Consider functions from a set with $5$ elements to a set with $3$ elements.
(a) How many functions are there?
(b) How many are one-to-one?
(c) How many are onto?
a) Each element mapped to $3$ images.
$3 \cdot 3 \cdot 3 \cdot 3 \cdot 3$
b) $0$
c) How do I do this?
Edit: I tried doing this way.
EDIT: There can be a set of cardinality {3,1,1} or {2,2,1}.
For {3,1,1}: 5C3 * 2C1 * 1C1 * 3!
For {2,2,1}: 5C2 * 3C2 * 1C1 * 3!
And i realized my 3! is wrong. Should be * 3 only.
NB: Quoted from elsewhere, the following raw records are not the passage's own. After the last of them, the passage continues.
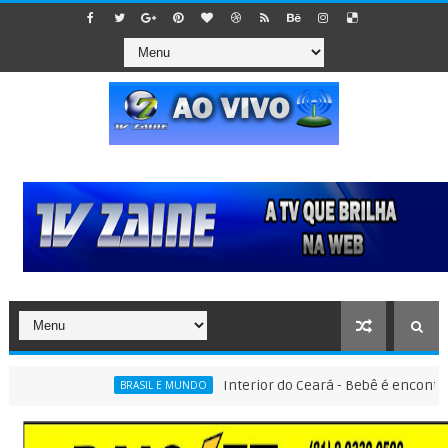
Interior do Ceará - Bebê é encontrado den
BRASIL E MUNDO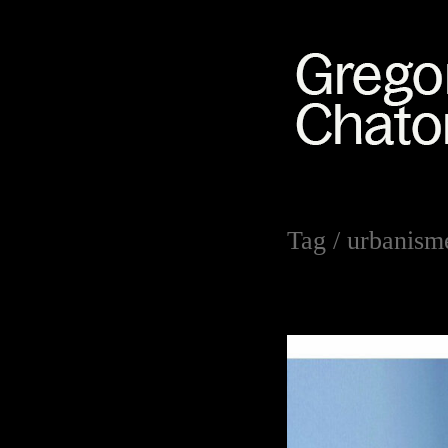
Tag /
urbanism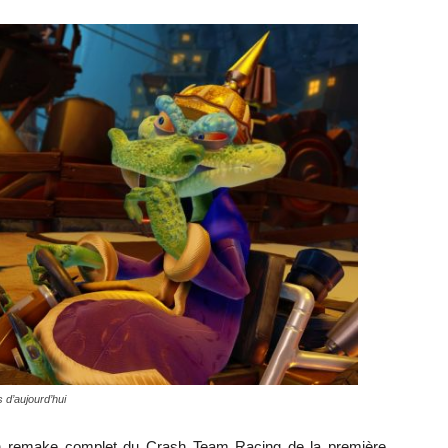
 d’aujourd’hui
n remake complet du Crash Team Racing de la première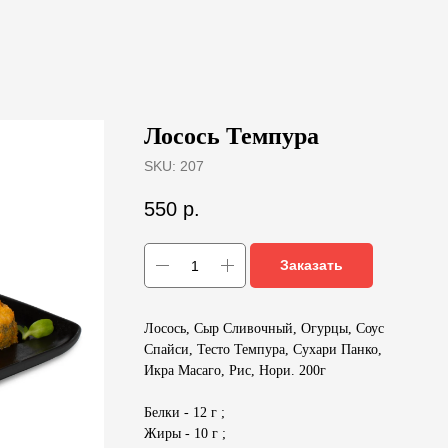
Лосось Темпура
SKU:
207
550
р.
Заказать
Лосось, Сыр Сливочный, Огурцы, Соус
Спайси, Тесто Темпура, Сухари Панко,
Икра Масаго, Рис, Нори. 200г
Белки - 12 г ;
Жиры - 10 г ;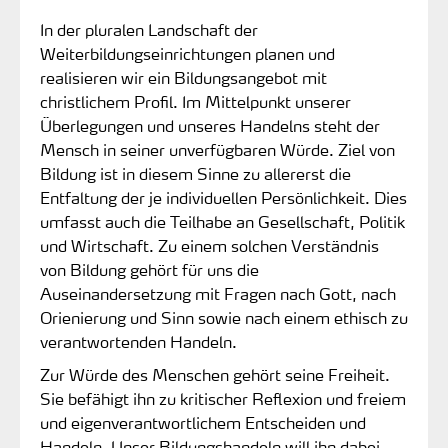
In der pluralen Landschaft der
Weiterbildungseinrichtungen planen und
realisieren wir ein Bildungsangebot mit
christlichem Profil. Im Mittelpunkt unserer
Überlegungen und unseres Handelns steht der
Mensch in seiner unverfügbaren Würde. Ziel von
Bildung ist in diesem Sinne zu allererst die
Entfaltung der je individuellen Persönlichkeit. Dies
umfasst auch die Teilhabe an Gesellschaft, Politik
und Wirtschaft. Zu einem solchen Verständnis
von Bildung gehört für uns die
Auseinandersetzung mit Fragen nach Gott, nach
Orienierung und Sinn sowie nach einem ethisch zu
verantwortenden Handeln.
Zur Würde des Menschen gehört seine Freiheit.
Sie befähigt ihn zu kritischer Reflexion und freiem
und eigenverantwortlichem Entscheiden und
Handeln. Unser Bildungshandeln will ihn dabei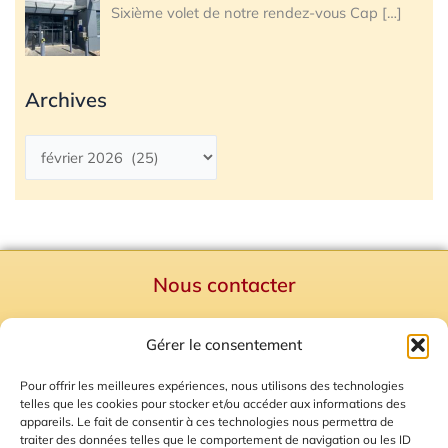
Sixième volet de notre rendez-vous Cap
[…]
Archives
Nous contacter
Politique de confidentialité
Gérer le consentement
Mentions Légales
Plan du site
Pour offrir les meilleures expériences, nous utilisons des technologies
telles que les cookies pour stocker et/ou accéder aux informations des
Gestion des Cookies
appareils. Le fait de consentir à ces technologies nous permettra de
traiter des données telles que le comportement de navigation ou les ID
Why is that so?
You correctly found that there are $3^5$ functions from a set with five elements to a set with three elements. However, this counts functions with fewer than three elements in the range. We must exclude those functions. To do so, we can use the Inclusion-Exclusion Principle.
There are $\binom{3}{1}$ ways of excluding one element in the codomain from the range and $2^5$ functions from a set with five elements to the remaining two elements in the codomain.
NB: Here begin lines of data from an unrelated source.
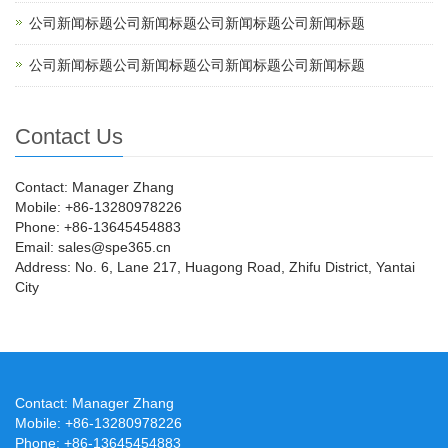
公司新闻标题公司新闻标题公司新闻标题公司新闻标题
公司新闻标题公司新闻标题公司新闻标题公司新闻标题
Contact Us
Contact: Manager Zhang
Mobile: +86-13280978226
Phone: +86-13645454883
Email: sales@spe365.cn
Address: No. 6, Lane 217, Huagong Road, Zhifu District, Yantai
City
Contact: Manager Zhang
Mobile: +86-13280978226
Phone: +86-13645454883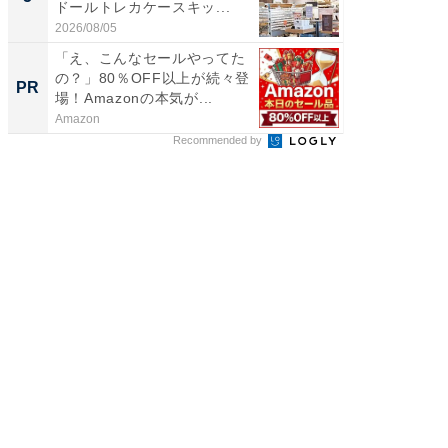
ドールトレカケースキッ...
層水風
帰...
2026/08/05
2026/08/0
「え、こんなセールやってた
ガシガ
の？」80％OFF以上が続々登
カッタ
PR
PR
場！Amazonの本気が...
Amazon
Marshall 
Recommended by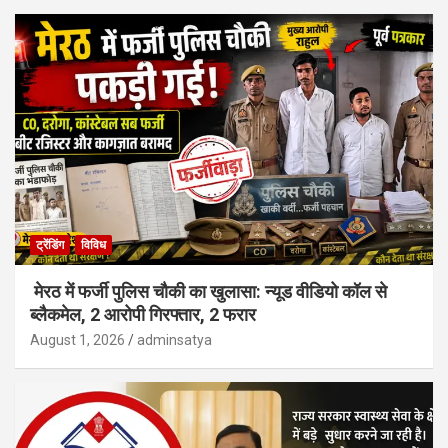
ट्रेंडिंग
विविध
मेरठ में फर्जी पुलिस चौकी का खुलासा: न्यूड वीडियो कॉल से
ब्लैकमेल, 2 आरोपी गिरफ्तार, 2 फरार
August 1, 2026
adminsatya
There are $\binom{3}{2}$ ways of excluding two elements in the codomain from the range and $1^5$ functions from a set with five elements to the remaining element in the codomain.
By the Inclusion-Exclusion Principle, the number of surjective (onto) functions from a set with five elements to a set with three elements is
$$3^5 - \binom{3}{1}2^5 + \binom{3}{2}1^5$$
Hint on c)
The "onto"-function will induce a partition of its domain (as any function) and this partition (actually the fibres of the function) will - because it is onto - have exactly $3$ elements. So to be found is in the first place how many such partitions exist. A fixed partition gives room for $3\times2\times1=6$ functions.
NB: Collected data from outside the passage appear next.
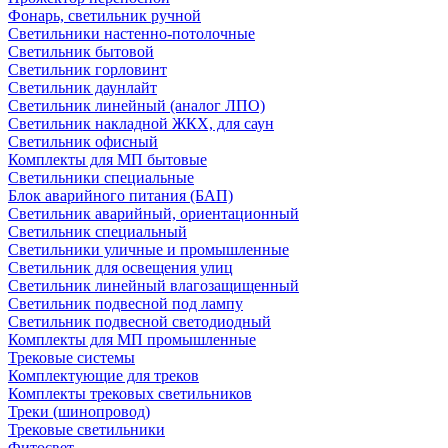
Фонарь, светильник ручной
Светильники настенно-потолочные
Светильник бытовой
Светильник горловинт
Светильник даунлайт
Светильник линейный (аналог ЛПО)
Светильник накладной ЖКХ, для саун
Светильник офисный
Комплекты для МП бытовые
Светильники специальные
Блок аварийного питания (БАП)
Светильник аварийный, ориентационный
Светильник специальный
Светильники уличные и промышленные
Светильник для освещения улиц
Светильник линейный влагозащищенный
Светильник подвесной под лампу
Светильник подвесной светодиодный
Комплекты для МП промышленные
Трековые системы
Комплектующие для треков
Комплекты трековых светильников
Треки (шинопровод)
Трековые светильники
Фитосвет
So you end up with: $$6\times\text{number of partitions on }\{1,2,3,4,5\}\text{ that have exactly }3\text{ elements}$$
Also have a look here (especially the counting of partitions).
A general formula for the number of onto-functions $\{1,\dots,n\}\to\{1,\dots,k\}$ is: $$k!S(n,k)$$where $S(n,k)$ stands for the Stirling number of the second kind.